22

They’d eaten a rushed lunch huddled round a couple of laptops, digging up the basics on the St Georgen murder investigation. One point jumped out from all the press and police reports: the investigating team had penetrated far into the tunnels, but had eventually been forced to turn back.

The deeper they had gone, the higher the level of radiation they’d detected.

‘Haigerloch,’ Uncle Joe ventured. ‘The missing uranium. It has to be.’

‘Exactly,’ Miles agreed.

‘Fancy enlightening us?’ Jaeger prompted.

‘Haigerloch, a pretty village in southern Germany,’ Miles explained. ‘Towards the end of the war, the Nazis moved their top nuclear scientists – the Uranverein; the Uranium Club – plus their technology, out of Berlin, and secreted it in caves beneath Haigerloch’s pretty baroque church.

‘They presumed, rightly, that Allied warplanes would never venture there,’ he continued, ‘and even if they did, all they’d see was a quaint church. As matters transpired, American forces overran Haigerloch before the reactor could breed enough raw material to build a bomb.
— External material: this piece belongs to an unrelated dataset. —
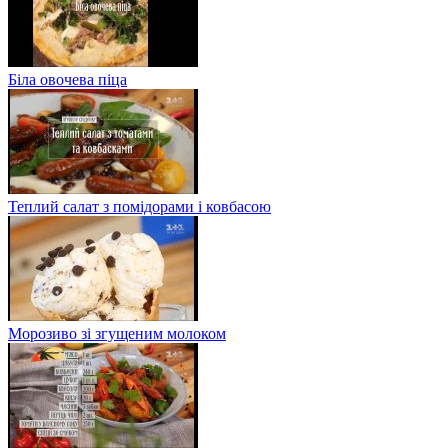
Біла овочева піца
Теплий салат з помідорами і ковбасою
Морозиво зі згущеним молоком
Or so everyone thought.’

‘US forces dismantled the reactor. They recovered 664 cubes of uranium, forming the core. Each cube weighed roughly half a kilo, so 332 kilos all told. But Nazi records showed that one and a half tonnes of uranium had been trucked out of Berlin, which left over a tonne unaccounted for. The suspicion was that the Reich had established a second, ultra-secret reactor.’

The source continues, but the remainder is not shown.